La sleep tech au CES Las Vegas 2018Sleep tech was one of this year’s hottest trends

Away from the household-name brands, smaller specialised companies showcased 2018’s hottest tech trends. Top of the list was connected wellness – with some booths offering on-the-spot decompression sessions using massage chairs, relaxation masks and VR glasses. If you didn’t have time for that, you could always try your hand against the latest generation of unnervingly precise and scarily competitive AI robots, who can now defeat human opponents in games as diverse as table tennis and Scrabble.

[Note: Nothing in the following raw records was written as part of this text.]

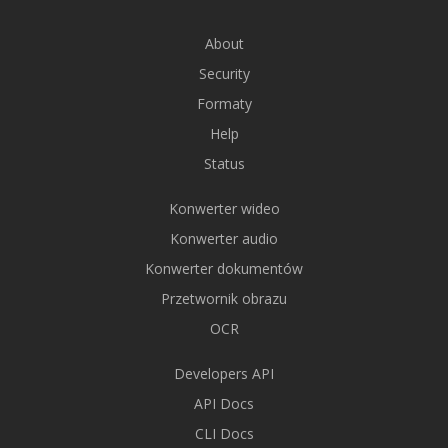
About
Security
Formaty
Help
Status
Konwerter wideo
Konwerter audio
Konwerter dokumentów
Przetwornik obrazu
OCR
Developers API
API Docs
CLI Docs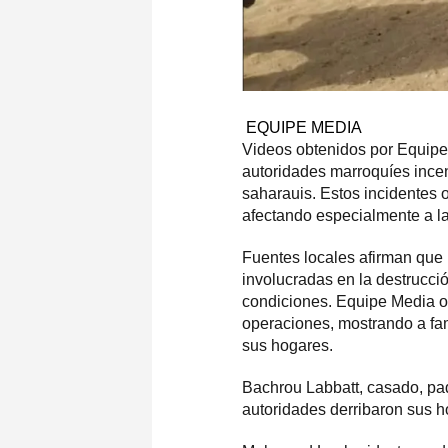
EQUIPE MEDIA
Videos obtenidos por Equipe
autoridades marroquíes incen
saharauis. Estos incidentes o
afectando especialmente a la
Fuentes locales afirman que 
involucradas en la destrucció
condiciones. Equipe Media o
operaciones, mostrando a fami
sus hogares.
Bachrou Labbatt, casado, pad
autoridades derribaron sus h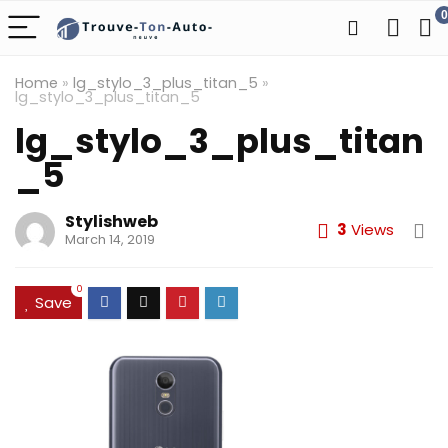
0
Home
»
lg_stylo_3_plus_titan_5
»
lg_stylo_3_plus_titan_5
lg_stylo_3_plus_titan
_5
Stylishweb
3
Views
March 14, 2019
0
Save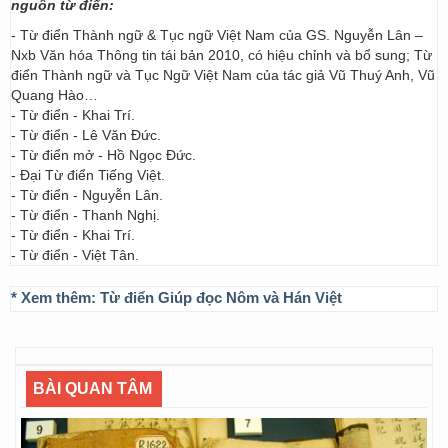
nguồn từ điển:
- Từ điển Thành ngữ & Tục ngữ Việt Nam của GS. Nguyễn Lân –
Nxb Văn hóa Thông tin tái bản 2010, có hiệu chỉnh và bổ sung; Từ
điển Thành ngữ và Tục Ngữ Việt Nam của tác giả Vũ Thuý Anh, Vũ
Quang Hào…
- Từ điển - Khai Trí.
- Từ điển - Lê Văn Đức.
- Từ điển mở - Hồ Ngọc Đức.
- Đại Từ điển Tiếng Việt.
- Từ điển - Nguyễn Lân.
- Từ điển - Thanh Nghị.
- Từ điển - Khai Trí.
- Từ điển - Việt Tân.
* Xem thêm:
Từ điển Giúp đọc Nôm và Hán Việt
BÀI QUAN TÂM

Teach on Mars au CES Las Vegas 2018

Permission to land!! Wowing the crowds in Vegas

Back with Teach on Mars, the week was an unqualified success. Dozens of contacts, including potential future clients and partners to fuel ongoing international development. In terms of visibility and reputation-building the Teach on Mars team impressed visitors, journalists and investors alike. They also made a big impact in the burgeoning French Tech community, being selected as one of just 13 French start-ups to pitch to a panel of investors at a French Village showcase event. There was even time for a pre-dawn appearance live on French TV. What a week!

So long, Vegas – something tells me Teach on Mars will be back!